> Page layout parsing data
+ + + + +

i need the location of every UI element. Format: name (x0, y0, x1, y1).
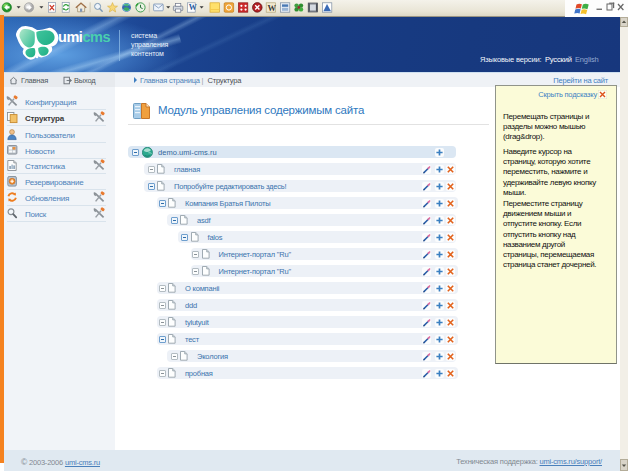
svg-text:W: W (267, 3, 276, 13)
svg-text:W: W (189, 3, 197, 12)
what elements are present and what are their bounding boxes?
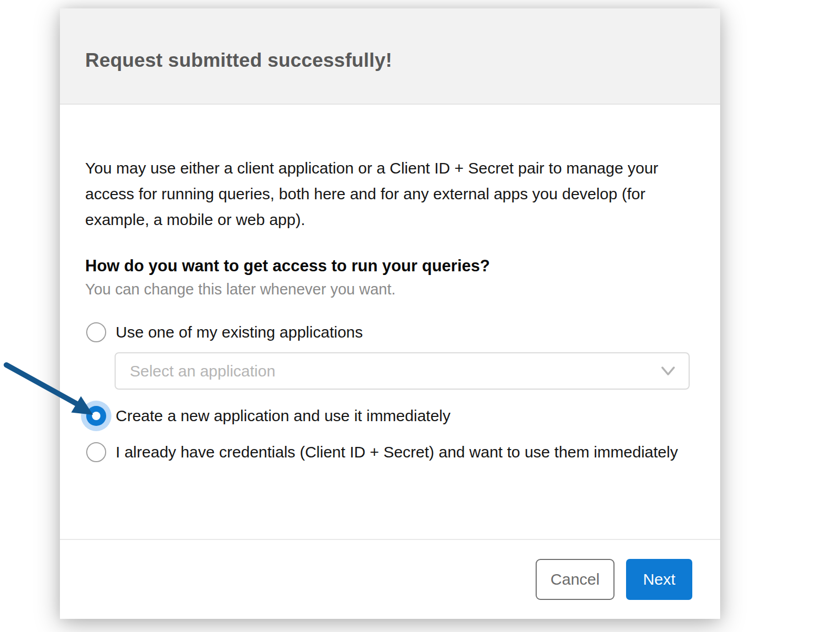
radio-option-existing-application[interactable]: Use one of my existing applications	[85, 322, 691, 342]
radio-option-existing-credentials[interactable]: I already have credentials (Client ID + …	[85, 442, 691, 462]
chevron-down-icon	[661, 366, 675, 376]
application-select-placeholder: Select an application	[130, 362, 661, 380]
intro-paragraph: You may use either a client application …	[85, 155, 677, 232]
request-submitted-dialog: Request submitted successfully! You may …	[60, 8, 720, 619]
radio-option-label[interactable]: I already have credentials (Client ID + …	[116, 443, 678, 461]
radio-option-label[interactable]: Use one of my existing applications	[116, 323, 363, 341]
access-question-hint: You can change this later whenever you w…	[85, 281, 691, 298]
cancel-button[interactable]: Cancel	[536, 559, 614, 600]
radio-button-icon[interactable]	[86, 322, 106, 342]
dialog-header: Request submitted successfully!	[60, 8, 720, 105]
radio-button-icon[interactable]	[86, 442, 106, 462]
radio-option-label[interactable]: Create a new application and use it imme…	[116, 407, 450, 425]
next-button[interactable]: Next	[626, 559, 692, 600]
access-question-heading: How do you want to get access to run you…	[85, 257, 691, 276]
radio-option-create-new-application[interactable]: Create a new application and use it imme…	[85, 406, 691, 426]
dialog-footer: Cancel Next	[60, 539, 720, 619]
dialog-title: Request submitted successfully!	[85, 49, 695, 72]
application-select-dropdown[interactable]: Select an application	[115, 352, 690, 390]
dialog-body: You may use either a client application …	[60, 105, 720, 539]
radio-button-selected-icon[interactable]	[86, 406, 106, 426]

+ + + + +

> WHAT YOU HAVE TO DO
When the word "existing" occurs in a line above, list that line.

> RESPONSE FOR THIS EXERCISE
radio-option-existing-application[interactable]: Use one of my existing applications	[85, 322, 691, 342]
radio-option-existing-credentials[interactable]: I already have credentials (Client ID + …	[85, 442, 691, 462]
radio-option-label[interactable]: Use one of my existing applications	[116, 323, 363, 341]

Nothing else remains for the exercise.